*REQUIRED WORK*
Reproduce each line of the entries that carries "Website".

*EXTRACTED MATERIAL*
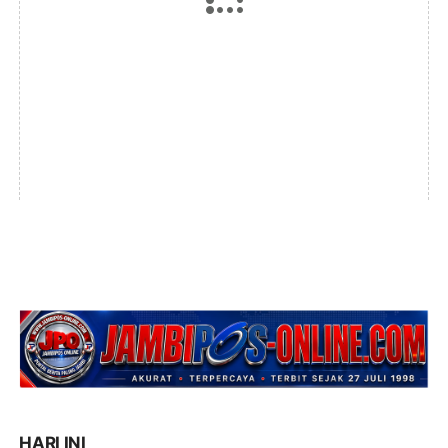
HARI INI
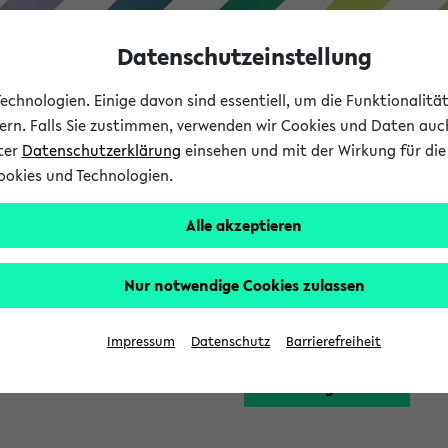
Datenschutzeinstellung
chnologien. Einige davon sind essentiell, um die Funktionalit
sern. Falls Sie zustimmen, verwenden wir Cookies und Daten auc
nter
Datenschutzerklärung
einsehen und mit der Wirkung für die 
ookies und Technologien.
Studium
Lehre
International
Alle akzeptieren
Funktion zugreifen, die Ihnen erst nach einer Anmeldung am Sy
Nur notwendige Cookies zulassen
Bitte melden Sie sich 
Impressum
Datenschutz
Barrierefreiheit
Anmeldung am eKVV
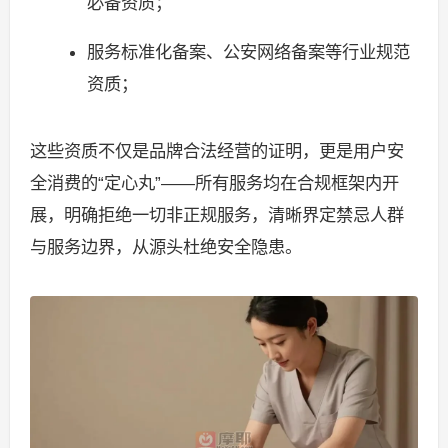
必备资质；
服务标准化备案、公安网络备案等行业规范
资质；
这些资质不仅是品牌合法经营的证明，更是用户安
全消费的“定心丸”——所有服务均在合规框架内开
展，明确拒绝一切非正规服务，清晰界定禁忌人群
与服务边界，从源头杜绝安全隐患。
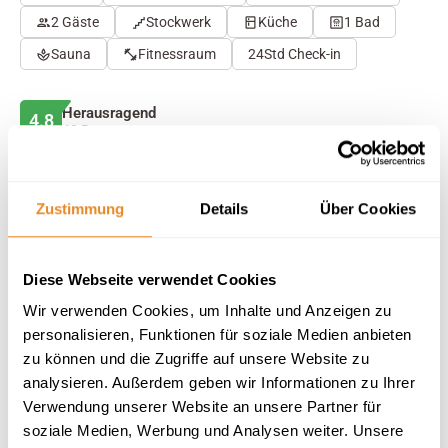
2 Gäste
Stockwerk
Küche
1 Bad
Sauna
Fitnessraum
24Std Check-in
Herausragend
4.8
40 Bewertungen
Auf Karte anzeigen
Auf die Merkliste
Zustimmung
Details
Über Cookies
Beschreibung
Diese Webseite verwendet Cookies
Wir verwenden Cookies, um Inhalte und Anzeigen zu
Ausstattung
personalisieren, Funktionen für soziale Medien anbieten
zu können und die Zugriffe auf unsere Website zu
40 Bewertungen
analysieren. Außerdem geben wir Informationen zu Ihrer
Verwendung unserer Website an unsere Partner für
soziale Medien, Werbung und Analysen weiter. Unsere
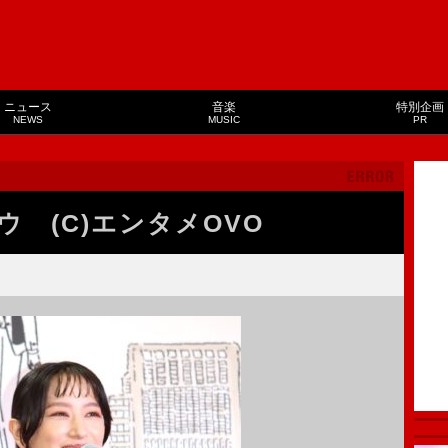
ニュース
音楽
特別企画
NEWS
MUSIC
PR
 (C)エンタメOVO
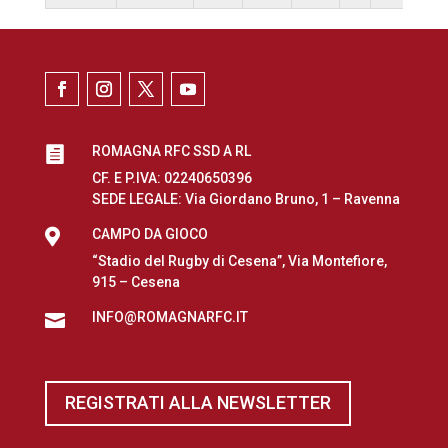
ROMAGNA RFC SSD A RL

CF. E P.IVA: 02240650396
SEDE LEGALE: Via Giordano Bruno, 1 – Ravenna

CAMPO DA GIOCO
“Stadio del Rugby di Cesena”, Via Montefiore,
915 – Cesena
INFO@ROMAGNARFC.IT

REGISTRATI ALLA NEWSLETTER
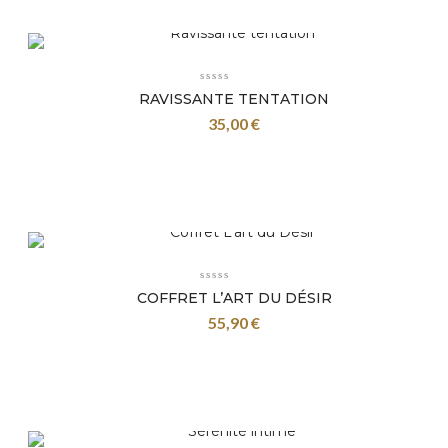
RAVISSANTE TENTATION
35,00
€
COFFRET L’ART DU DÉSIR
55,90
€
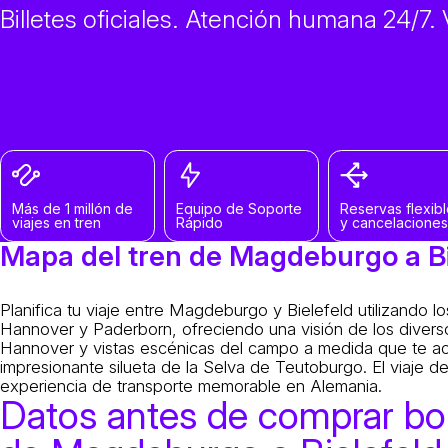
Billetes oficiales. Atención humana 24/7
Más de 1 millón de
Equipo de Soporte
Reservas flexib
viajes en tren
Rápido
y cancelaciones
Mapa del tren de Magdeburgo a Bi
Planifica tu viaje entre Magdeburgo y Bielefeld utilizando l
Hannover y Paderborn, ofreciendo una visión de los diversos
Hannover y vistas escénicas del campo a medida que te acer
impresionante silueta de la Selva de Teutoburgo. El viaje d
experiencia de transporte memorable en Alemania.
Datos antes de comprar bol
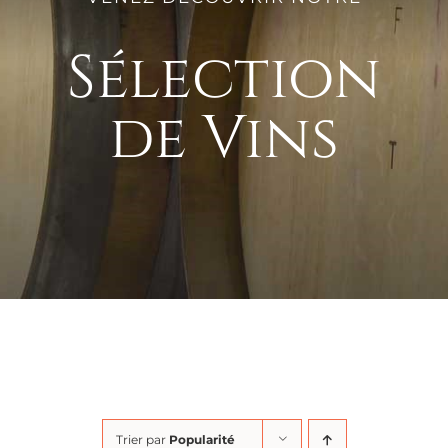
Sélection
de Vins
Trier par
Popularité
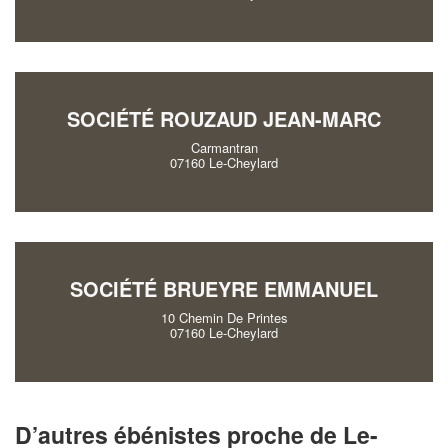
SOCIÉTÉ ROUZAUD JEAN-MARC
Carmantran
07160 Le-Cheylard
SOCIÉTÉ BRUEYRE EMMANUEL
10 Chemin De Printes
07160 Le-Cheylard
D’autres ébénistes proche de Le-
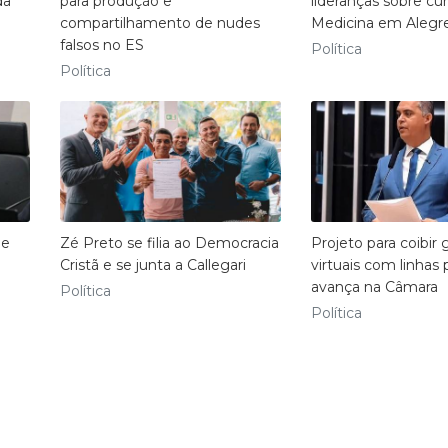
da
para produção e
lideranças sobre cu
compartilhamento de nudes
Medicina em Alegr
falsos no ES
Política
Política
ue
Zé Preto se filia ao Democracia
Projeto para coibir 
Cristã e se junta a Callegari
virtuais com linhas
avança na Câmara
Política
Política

* * *

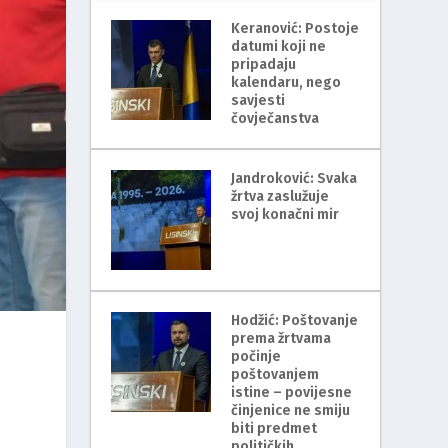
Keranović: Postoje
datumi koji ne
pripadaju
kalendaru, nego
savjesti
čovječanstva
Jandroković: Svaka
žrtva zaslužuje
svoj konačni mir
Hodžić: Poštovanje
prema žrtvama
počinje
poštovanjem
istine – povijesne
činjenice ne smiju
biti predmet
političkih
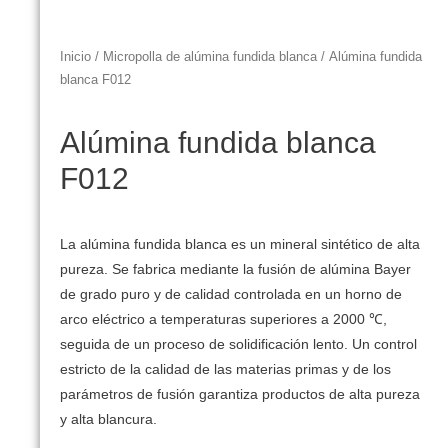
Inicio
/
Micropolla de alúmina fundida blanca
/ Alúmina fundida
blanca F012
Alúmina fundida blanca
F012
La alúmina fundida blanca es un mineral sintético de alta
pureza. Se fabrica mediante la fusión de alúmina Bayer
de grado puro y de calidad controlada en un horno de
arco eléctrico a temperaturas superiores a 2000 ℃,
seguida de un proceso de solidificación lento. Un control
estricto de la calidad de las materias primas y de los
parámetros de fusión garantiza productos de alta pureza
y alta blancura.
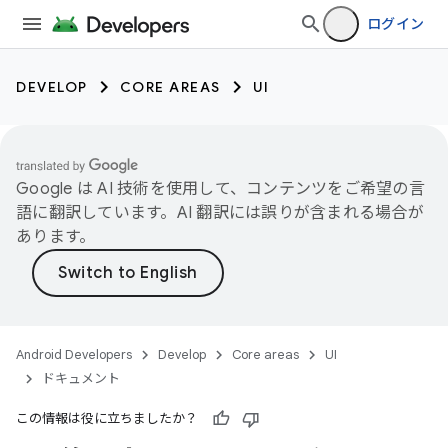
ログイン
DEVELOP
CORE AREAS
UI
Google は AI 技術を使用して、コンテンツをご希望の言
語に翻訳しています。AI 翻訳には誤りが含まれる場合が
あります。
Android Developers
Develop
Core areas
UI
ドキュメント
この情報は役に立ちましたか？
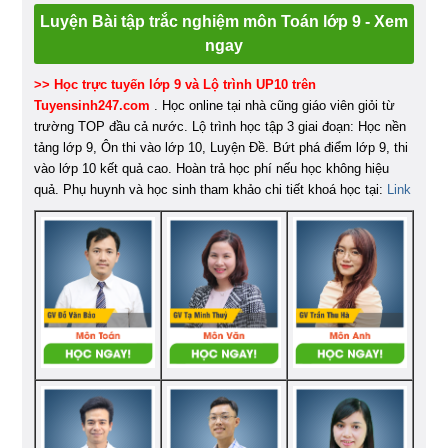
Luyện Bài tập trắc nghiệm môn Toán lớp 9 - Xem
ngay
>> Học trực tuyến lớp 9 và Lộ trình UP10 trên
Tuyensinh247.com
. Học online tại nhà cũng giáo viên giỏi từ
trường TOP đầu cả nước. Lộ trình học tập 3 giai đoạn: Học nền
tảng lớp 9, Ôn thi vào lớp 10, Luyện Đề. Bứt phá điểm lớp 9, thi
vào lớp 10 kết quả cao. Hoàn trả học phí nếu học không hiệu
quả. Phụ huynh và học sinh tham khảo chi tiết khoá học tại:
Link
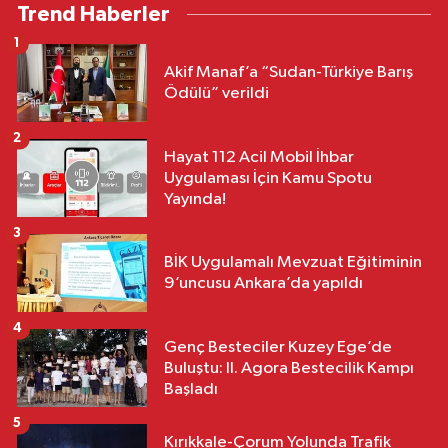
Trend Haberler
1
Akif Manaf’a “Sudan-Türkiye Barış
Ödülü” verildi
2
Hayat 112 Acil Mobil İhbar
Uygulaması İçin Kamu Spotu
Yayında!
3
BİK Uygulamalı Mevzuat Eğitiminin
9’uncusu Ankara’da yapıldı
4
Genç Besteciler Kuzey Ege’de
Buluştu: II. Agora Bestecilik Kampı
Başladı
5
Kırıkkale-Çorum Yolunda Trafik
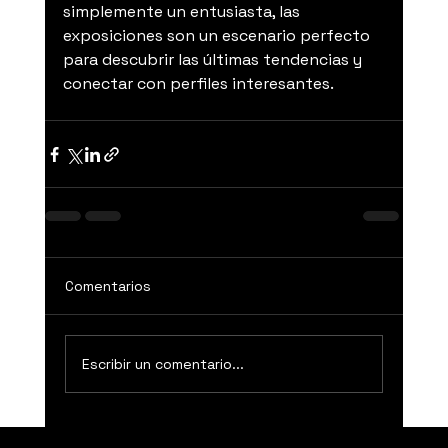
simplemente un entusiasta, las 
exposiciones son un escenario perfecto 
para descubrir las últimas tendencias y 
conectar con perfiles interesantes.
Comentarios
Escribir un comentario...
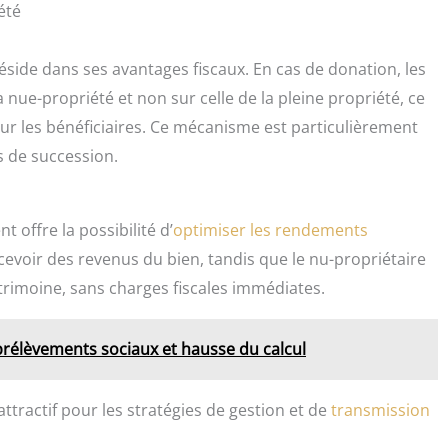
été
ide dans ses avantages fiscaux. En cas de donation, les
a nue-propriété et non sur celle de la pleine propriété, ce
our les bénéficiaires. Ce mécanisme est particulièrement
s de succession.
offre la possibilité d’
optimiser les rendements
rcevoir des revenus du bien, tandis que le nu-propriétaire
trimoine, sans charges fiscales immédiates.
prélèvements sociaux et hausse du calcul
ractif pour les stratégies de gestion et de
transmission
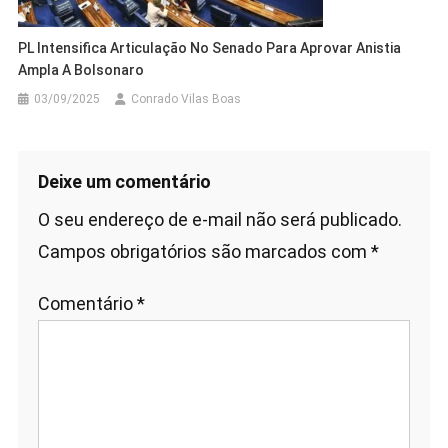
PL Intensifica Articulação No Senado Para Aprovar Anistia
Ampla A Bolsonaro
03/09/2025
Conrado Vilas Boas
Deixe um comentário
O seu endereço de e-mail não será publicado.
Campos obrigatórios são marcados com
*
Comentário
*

*REPLY TO THE EXERCISE*
zu können und die Zugriffe auf unsere Website zu
Verwendung unserer Website an unsere Partner für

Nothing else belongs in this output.